Spreadsheet programs such as Microsoft Excel can be customized to suit your needs. Templates can be created and saved for every day accounting tasks. Uses for spreadsheets include bank reconciliations, receipts, disbursements, receivables, payables, and financial statements. Excel has both financial formulas and statistical formulas that allow for a wide variety of analysis.

Things You'll Need

  • Microsoft Excel program

Step 1

Create spreadsheets to record cash receipts, cash disbursements, and bank reconciliations. These will be the most commonly used spreadsheets. Include dates, who the payment was received from or paid to, the dollar amount, the appropriate classification for tax purposes, and a description column. The description column can be used to include internal notes about the entry. Also include formulas to calculate the totals of each spreadsheet, where applicable.

Step 2

Create spreadsheets for receivables and payables. When sales are made but payment not yet received, record the amount of the sale, the date of the sale and who the sale was made to in the accounts receivable spreadsheet. When bills are received but not yet paid for by the business, record the amount of the bill, the date the bill was received and who payment needs to be made to. Customize these spreadsheets as needed for your business to include descriptions of sales or notes regarding customers.

Step 3

Create financial statements in Excel using individual spreadsheets for the balance sheet, the profit and loss statement and statement of cash flow.

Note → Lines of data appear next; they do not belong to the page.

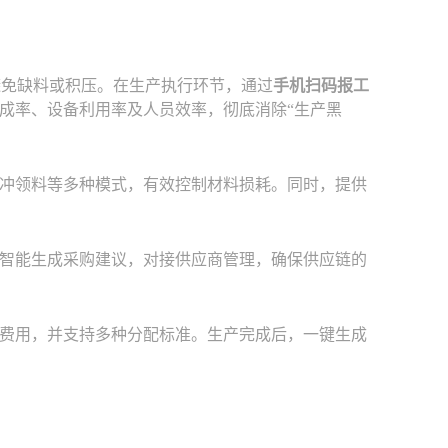
避免缺料或积压。在生产执行环节，通过
手机扫码报工
成率、设备利用率及人员效率，彻底消除“生产黑
冲领料等多种模式，有效控制材料损耗。同时，提供
智能生成采购建议，对接供应商管理，确保供应链的
费用，并支持多种分配标准。生产完成后，一键生成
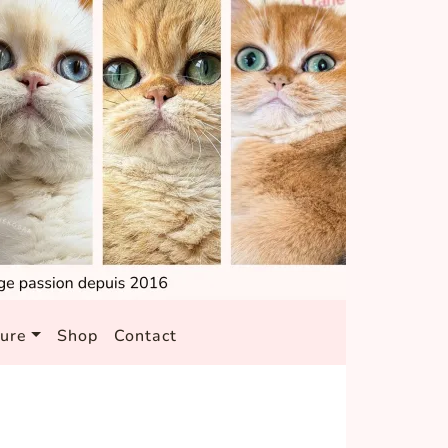
ture
Shop
Contact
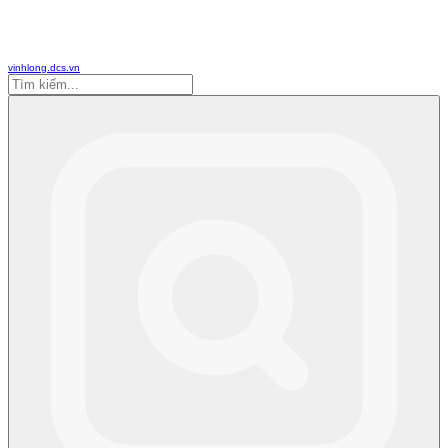
vinhlong.dcs.vn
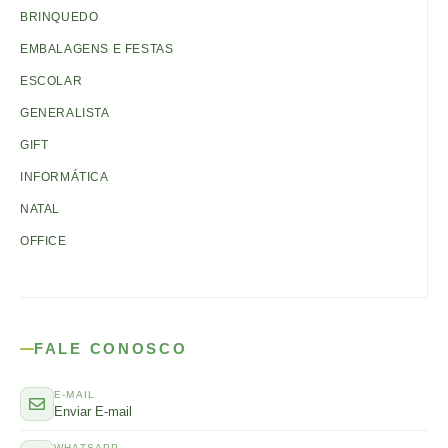
BRINQUEDO
EMBALAGENS E FESTAS
ESCOLAR
GENERALISTA
GIFT
INFORMÁTICA
NATAL
OFFICE
FALE CONOSCO
E-MAIL
Enviar E-mail
WHATSAPP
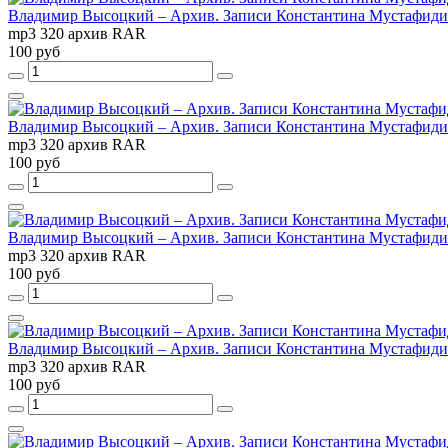
Владимир Высоцкий – Архив. Записи Константина Мустафиди. О
mp3 320 архив RAR
100 руб
Владимир Высоцкий – Архив. Записи Константина Мустафиди. Ор
mp3 320 архив RAR
100 руб
Владимир Высоцкий – Архив. Записи Константина Мустафиди. О
mp3 320 архив RAR
100 руб
Владимир Высоцкий – Архив. Записи Константина Мустафиди. Ор
mp3 320 архив RAR
100 руб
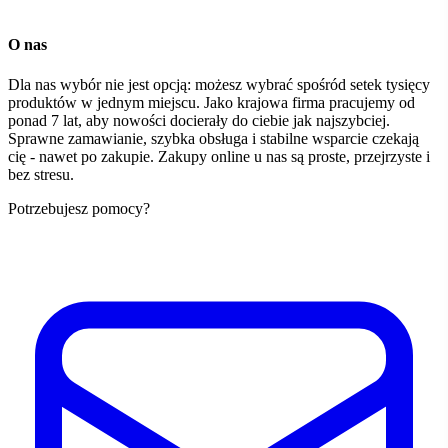
O nas
Dla nas wybór nie jest opcją: możesz wybrać spośród setek tysięcy
produktów w jednym miejscu. Jako krajowa firma pracujemy od
ponad 7 lat, aby nowości docierały do ciebie jak najszybciej.
Sprawne zamawianie, szybka obsługa i stabilne wsparcie czekają
cię - nawet po zakupie. Zakupy online u nas są proste, przejrzyste i
bez stresu.
Potrzebujesz pomocy?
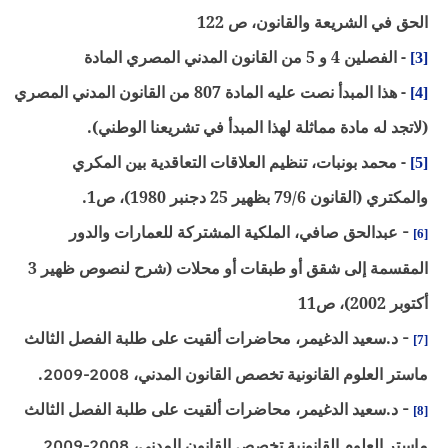
حق في الشريعة والقانون، ص 122
- الفصلين 4 و 5 من القانون المدني المصري المادة
[
- هذا المبدأ نصت عليه المادة 807 من القانون المدني المصري
[
اتجد له مادة مماثلة لهذا المبدأ في تشريعنا الوطني).
- محمد بونبات، تنظيم العلاقات التعاقدية بين المكري
[
كتري (القانون 79/6 بظهير 25 دجنبر 1980)، ص1.
-
عبدالحق صافي، الملكية المشتركة للعمارات والدور
[
المقسمة إلى شقق أو طبقات أو محلات (شرح لنصوص ظهير 3
بر 2002)، ص11
-
د.سعيد الدغيمر، محاضرات ألقيت على طلبة الفصل الثالث
[
ستر العلوم القانونية تخصص القانون المدني،
2008-2009
.
-
د.سعيد الدغيمر، محاضرات ألقيت على طلبة الفصل الثالث
[
ستر العلوم القانونية تخصص القانون المدني،
2008-2009
.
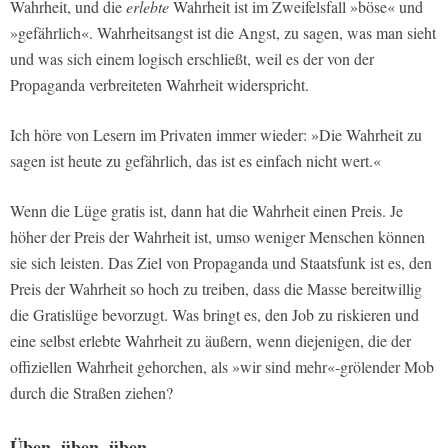
Wahrheit, und die
erlebte
Wahrheit ist im Zweifelsfall »böse« und
»gefährlich«. Wahrheitsangst ist die Angst, zu sagen, was man sieht
und was sich einem logisch erschließt, weil es der von der
Propaganda verbreiteten Wahrheit widerspricht.
Ich höre von Lesern im Privaten immer wieder: »Die Wahrheit zu
sagen ist heute zu gefährlich, das ist es einfach nicht wert.«
Wenn die Lüge gratis ist, dann hat die Wahrheit einen Preis. Je
höher der Preis der Wahrheit ist, umso weniger Menschen können
sie sich leisten. Das Ziel von Propaganda und Staatsfunk ist es, den
Preis der Wahrheit so hoch zu treiben, dass die Masse bereitwillig
die Gratislüge bevorzugt. Was bringt es, den Job zu riskieren und
eine selbst erlebte Wahrheit zu äußern, wenn diejenigen, die der
offiziellen Wahrheit gehorchen, als »wir sind mehr«-grölender Mob
durch die Straßen ziehen?
Üben, üben, üben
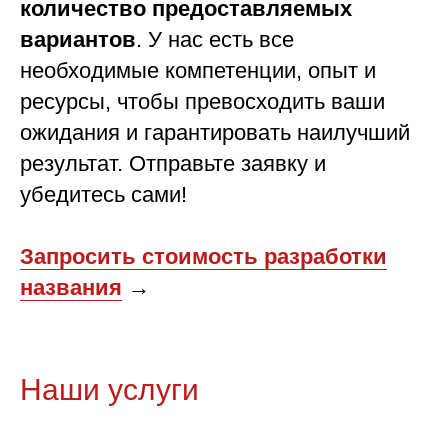
количество предоставляемых
вариантов
. У нас есть все
необходимые компетенции, опыт и
ресурсы, чтобы превосходить ваши
ожидания и гарантировать наилучший
результат. Отправьте заявку и
убедитесь сами!
Запросить стоимость разработки
названия
→
Наши услуги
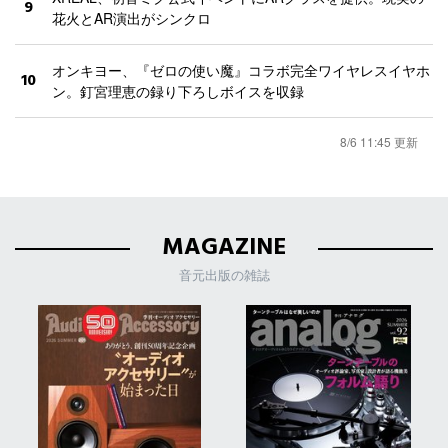
9
花火とAR演出がシンクロ
オンキヨー、『ゼロの使い魔』コラボ完全ワイヤレスイヤホ
10
ン。釘宮理恵の録り下ろしボイスを収録
8/6 11:45 更新
MAGAZINE
音元出版の雑誌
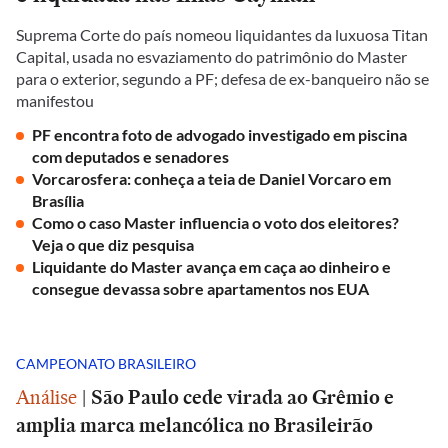
Suprema Corte do país nomeou liquidantes da luxuosa Titan
Capital, usada no esvaziamento do patrimônio do Master
para o exterior, segundo a PF; defesa de ex-banqueiro não se
manifestou
PF encontra foto de advogado investigado em piscina
com deputados e senadores
Vorcarosfera: conheça a teia de Daniel Vorcaro em
Brasília
Como o caso Master influencia o voto dos eleitores?
Veja o que diz pesquisa
Liquidante do Master avança em caça ao dinheiro e
consegue devassa sobre apartamentos nos EUA
CAMPEONATO BRASILEIRO
Análise
|
São Paulo cede virada ao Grêmio e
amplia marca melancólica no Brasileirão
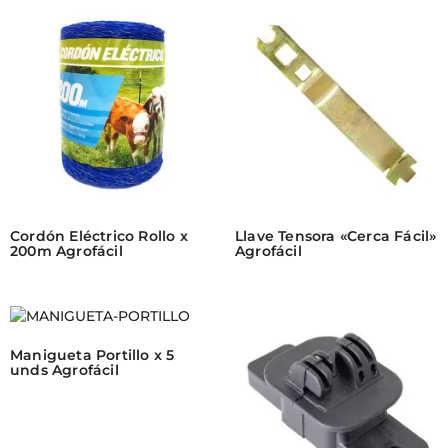
Cordón Eléctrico Rollo x
Llave Tensora «Cerca Fácil»
200m Agrofácil
Agrofácil
Manigueta Portillo x 5
unds Agrofácil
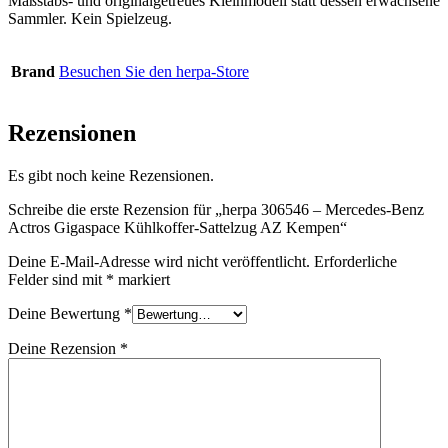
Maßstabs- und originalgetreues Kleinmodell statt dessen erwachsene
Sammler. Kein Spielzeug.
Brand
Besuchen Sie den herpa-Store
Rezensionen
Es gibt noch keine Rezensionen.
Schreibe die erste Rezension für „herpa 306546 – Mercedes-Benz
Actros Gigaspace Kühlkoffer-Sattelzug AZ Kempen“
Deine E-Mail-Adresse wird nicht veröffentlicht.
Erforderliche
Felder sind mit
*
markiert
Deine Bewertung
*
Deine Rezension
*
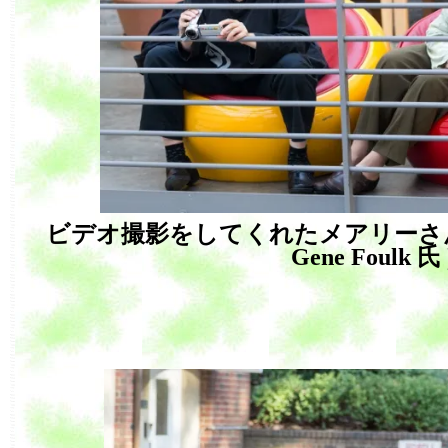
ビデオ撮影をしてくれたメアリーさ
Gene Foulk 氏 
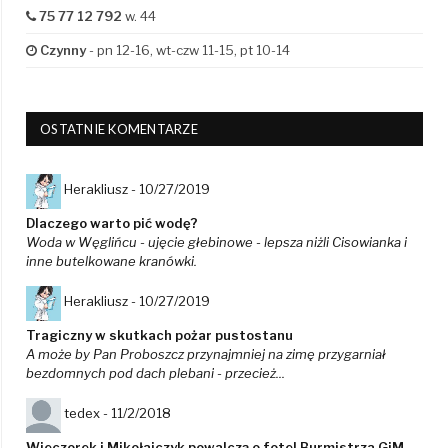
75 77 12 792
w. 44
Czynny
- pn 12-16, wt-czw 11-15, pt 10-14
OSTATNIE KOMENTARZE
Herakliusz -
10/27/2019
Dlaczego warto pić wodę?
Woda w Węglińcu - ujęcie głebinowe - lepsza niżli Cisowianka i
inne butelkowane kranówki.
Herakliusz -
10/27/2019
Tragiczny w skutkach pożar pustostanu
A może by Pan Proboszcz przynajmniej na zimę przygarniał
bezdomnych pod dach plebani - przecież...
tedex -
11/2/2018
Wieczorek i Mikołajczyk powalczą o fotel Burmistrza GiM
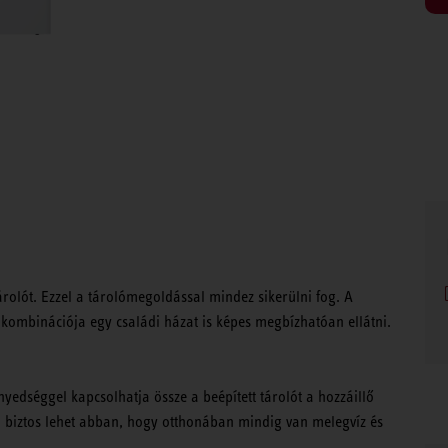
árolót. Ezzel a tárolómegoldással mindez sikerülni fog. A
 kombinációja egy családi házat is képes megbízhatóan ellátni.
yedséggel kapcsolhatja össze a beépített tárolót a hozzáillő
n biztos lehet abban, hogy otthonában mindig van melegvíz és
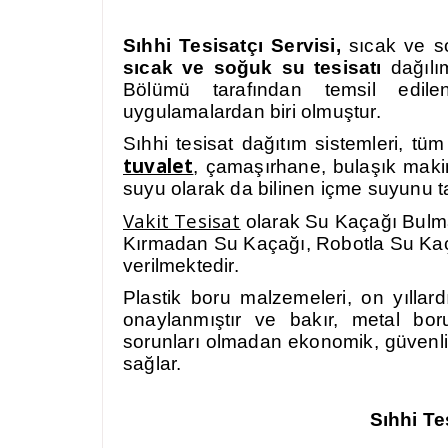
Sıhhi Tesisatçı Servisi,
sıcak ve s
sıcak ve soğuk su tesisatı
dağılı
Bölümü tarafından temsil edil
uygulamalardan biri olmuştur.
Sıhhi tesisat dağıtım sistemleri, tü
tuvalet
, çamaşırhane, bulaşık maki
suyu olarak da bilinen içme suyunu ta
Vakit Tesisat
olarak Su Kaçağı Bulma,
Kırmadan Su Kaçağı, Robotla Su Kaça
verilmektedir.
Plastik boru malzemeleri, on yıllard
onaylanmıştır ve bakır, metal boru
sorunları olmadan ekonomik, güvenli, s
sağlar.
Sıhhi Te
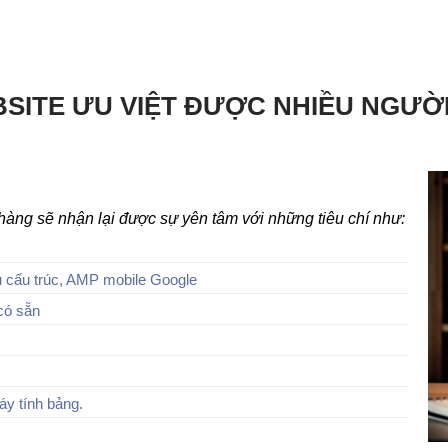
SITE ƯU VIỆT ĐƯỢC NHIỀU NGƯỜ
h hàng sẽ nhận lại được sự yên tâm với những tiêu chí như:
 cấu trúc, AMP mobile Google
có sẵn
áy tính bảng.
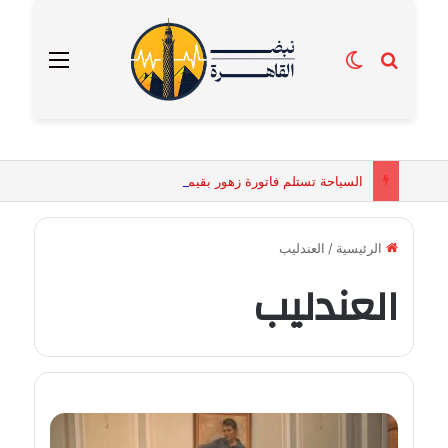
بحث عن
الوضع المظلم
القائمة
السياحة تستلم فاتورة زهور بقيمة 2500 جنيه من إحدى محلات التنسيق الزهري بالقاهرة
الرئيسية
/
العندليب
العندليب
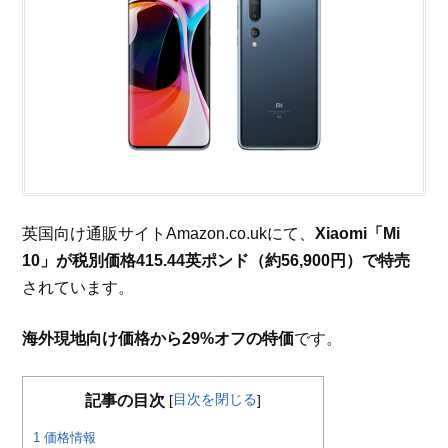
英国向け通販サイトAmazon.co.ukにて、
Xiaomi「Mi
10」が税別価格415.44英ポンド（約56,900円）で特売
されています。
海外現地向け価格から29%オフの特価
です。
目次を閉じる
記事の目次
[
]
1
価格情報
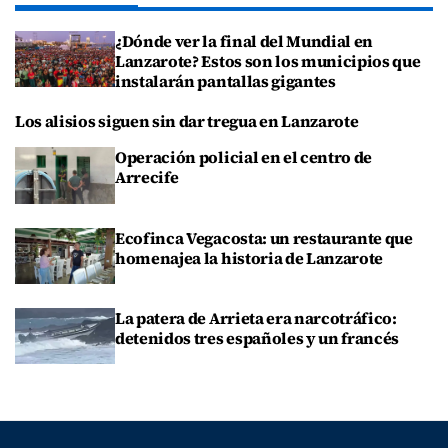
¿Dónde ver la final del Mundial en
Lanzarote? Estos son los municipios que
instalarán pantallas gigantes
Los alisios siguen sin dar tregua en Lanzarote
Operación policial en el centro de
Arrecife
Ecofinca Vegacosta: un restaurante que
homenajea la historia de Lanzarote
La patera de Arrieta era narcotráfico:
detenidos tres españoles y un francés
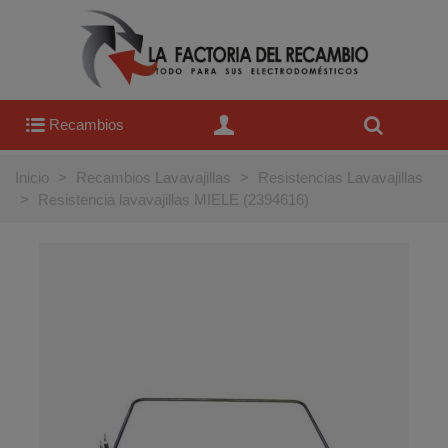
Recambios
Inicio
>
Recambios Lavavajillas
>
Resistencias Lavavajillas
>
Resistencia lavavajillas MIELE (2394616)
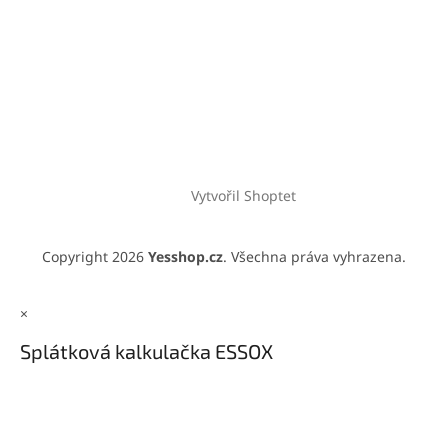
Vytvořil Shoptet
Copyright 2026
Yesshop.cz
. Všechna práva vyhrazena.
×
Splátková kalkulačka ESSOX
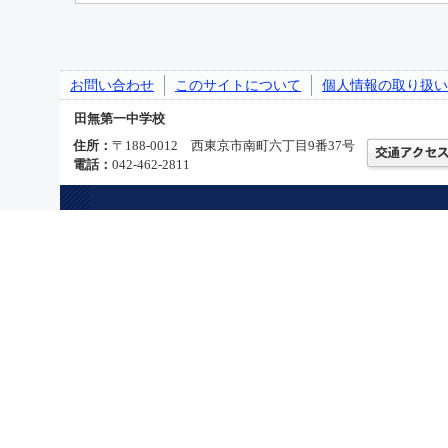
お問い合わせ
このサイトについて
個人情報の取り扱い
田無第一中学校
住所：
〒188-0012 西東京市南町六丁目9番37号
電話：
042-462-2811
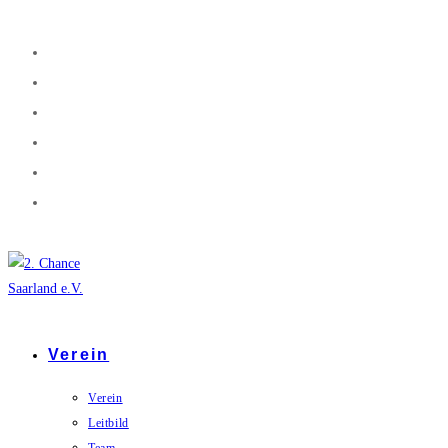
Zum
Inhalt
springen
Verein
Verein
Leitbild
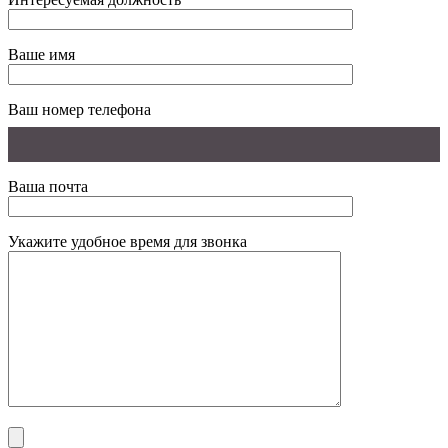
Ваше имя
Ваш номер телефона
Ваша почта
Укажите удобное время для звонка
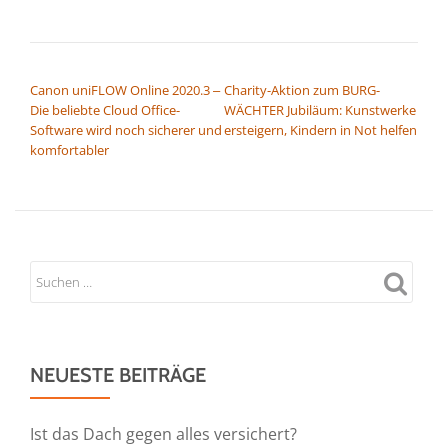
BEITRAGSNAVIGATION
Canon uniFLOW Online 2020.3 ‒
Charity-Aktion zum BURG-
Die beliebte Cloud Office-
WÄCHTER Jubiläum: Kunstwerke
Software wird noch sicherer und
ersteigern, Kindern in Not helfen
komfortabler
NEUESTE BEITRÄGE
Ist das Dach gegen alles versichert?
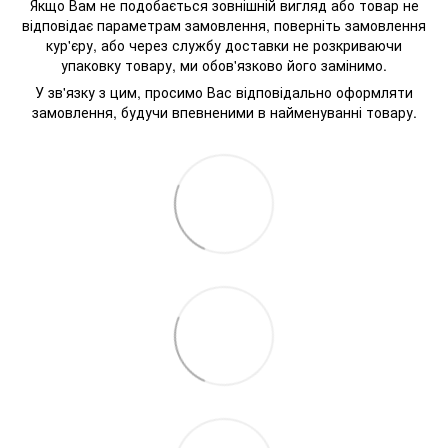
Якщо Вам не подобається зовнішній вигляд або товар не
відповідає параметрам замовлення, поверніть замовлення
кур'єру, або через службу доставки не розкриваючи
упаковку товару, ми обов'язково його замінимо.
У зв'язку з цим, просимо Вас відповідально оформляти
замовлення, будучи впевненими в найменуванні товару.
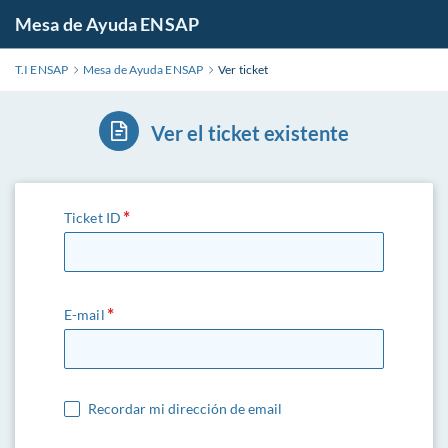
Mesa de Ayuda ENSAP
T.I ENSAP
Mesa de Ayuda ENSAP
Ver ticket
Ver el ticket existente
Ticket ID
E-mail
Recordar mi dirección de email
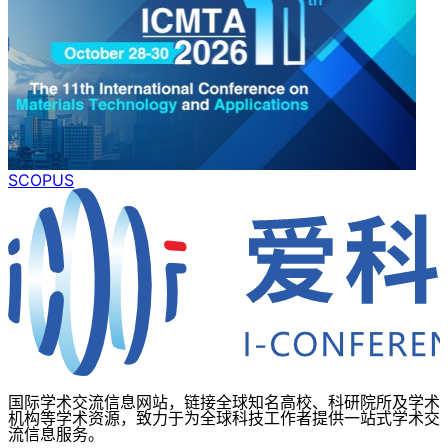
SCOPUS
国际学术交流信息网站，链接全球知名高校、科研院所及学术
机构等学术资源，致力于为全球科技工作者提供一站式学术交
流信息服务。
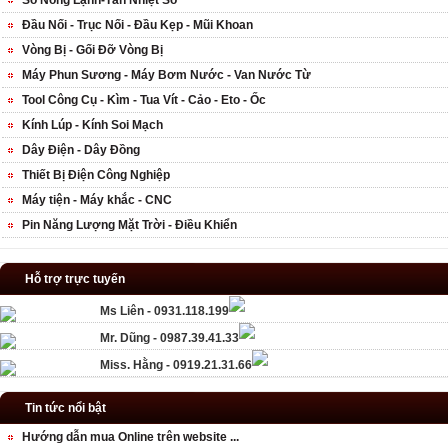
Sò Nóng Lạnh-Tản Nhiệt Sò
Đầu Nối - Trục Nối - Đầu Kẹp - Mũi Khoan
Vòng Bị - Gối Đỡ Vòng Bị
Máy Phun Sương - Máy Bơm Nước - Van Nước Từ
Tool Công Cụ - Kìm - Tua Vít - Cảo - Eto - Ốc
Kính Lúp - Kính Soi Mạch
Dây Điện - Dây Đồng
Thiết Bị Điện Công Nghiệp
Máy tiện - Máy khắc - CNC
Pin Năng Lượng Mặt Trời - Điều Khiển
Hỗ trợ trực tuyến
Ms Liên - 0931.118.199
Mr. Dũng - 0987.39.41.33
Miss. Hằng - 0919.21.31.66
Tin tức nổi bật
Hướng dẫn mua Online trên website ...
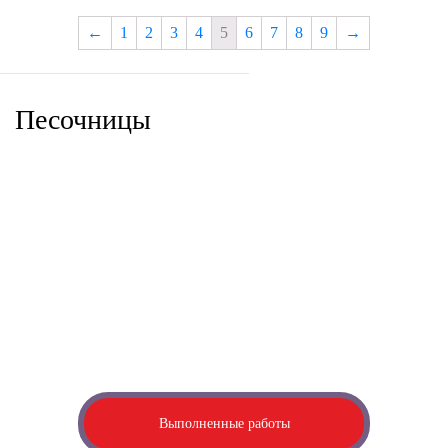
←
1
2
3
4
5
6
7
8
9
→
Песочницы
Посмотрите наши выполненные работы
Если у вас есть идея, видение, вы можете оставить заявку на
создание
3Д-проекта, который мы разработаем индивидуально
для вас
Выполненные работы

These spreadsheets can be linked to one another as well as other accounting spreadsheets you have set up. For example, the cash on hand reported in the balance sheet can be linked to the most recent bank reconciliation. The accounts receivable and accounts payable can be linked to those spreadsheets.

Step 4

Analyze the spreadsheets using the formulas in Excel. Useful accounting formulas include sum, average and median. You can use the sort and subtotal functions to analyze data within spreadsheets. For example, you can sort the accounts receivable spreadsheet and subtotal the receivables by customer. Using these Excel functions will enable you to quickly see ways to improve the business’s bottom line.

Tips & Warnings

  • Creating templates in Excel for schedules not needed in the normal course of your business is not time wasted. Rather, instead of creating schedules from scratch, the templates will allow more time to be spent on analysis of the data instead of data entry.